● **Directions**
Please write out all of the data below exactly, without including the pictures.
···
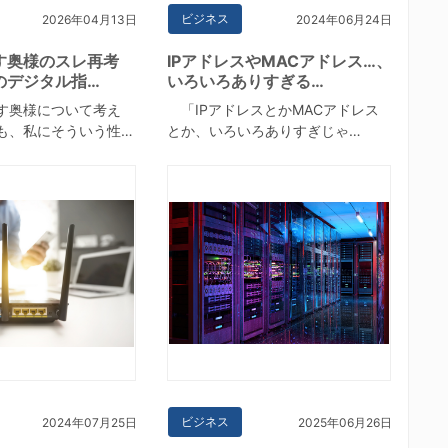
ビジネス
2026年04月13日
2024年06月24日
す奥様のスレ再考
IPアドレスやMACアドレス…、
のデジタル指…
いろいろありすぎる…
す奥様について考え
「IPアドレスとかMACアドレス
も、私にそういう性…
とか、いろいろありすぎじゃ…
ビジネス
2024年07月25日
2025年06月26日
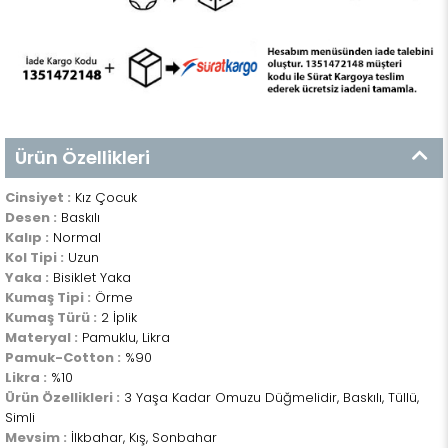
Ürün Özellikleri
Cinsiyet :
Kız Çocuk
Desen :
Baskılı
Kalıp :
Normal
Kol Tipi :
Uzun
Yaka :
Bisiklet Yaka
Kumaş Tipi :
Örme
Kumaş Türü :
2 İplik
Materyal :
Pamuklu, Likra
Pamuk-Cotton :
%90
Likra :
%10
Ürün Özellikleri :
3 Yaşa Kadar Omuzu Düğmelidir, Baskılı, Tüllü,
Simli
Mevsim :
İlkbahar, Kış, Sonbahar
···
● **Output of the exercise**
ビジネス
2026年04月13日
2024年06月24日
す奥様のスレ再考
IPアドレスやMACアドレス…、
のデジタル指…
いろいろありすぎる…
す奥様について考え
「IPアドレスとかMACアドレス
も、私にそういう性…
とか、いろいろありすぎじゃ…
ビジネス
2024年07月25日
2025年06月26日
Ürün Özellikleri
Cinsiyet :
Kız Çocuk
Desen :
Baskılı
Kalıp :
Normal
Kol Tipi :
Uzun
Yaka :
Bisiklet Yaka
Kumaş Tipi :
Örme
Kumaş Türü :
2 İplik
Materyal :
Pamuklu, Likra
Pamuk-Cotton :
%90
Likra :
%10
Ürün Özellikleri :
3 Yaşa Kadar Omuzu Düğmelidir, Baskılı, Tüllü,
Simli
Mevsim :
İlkbahar, Kış, Sonbahar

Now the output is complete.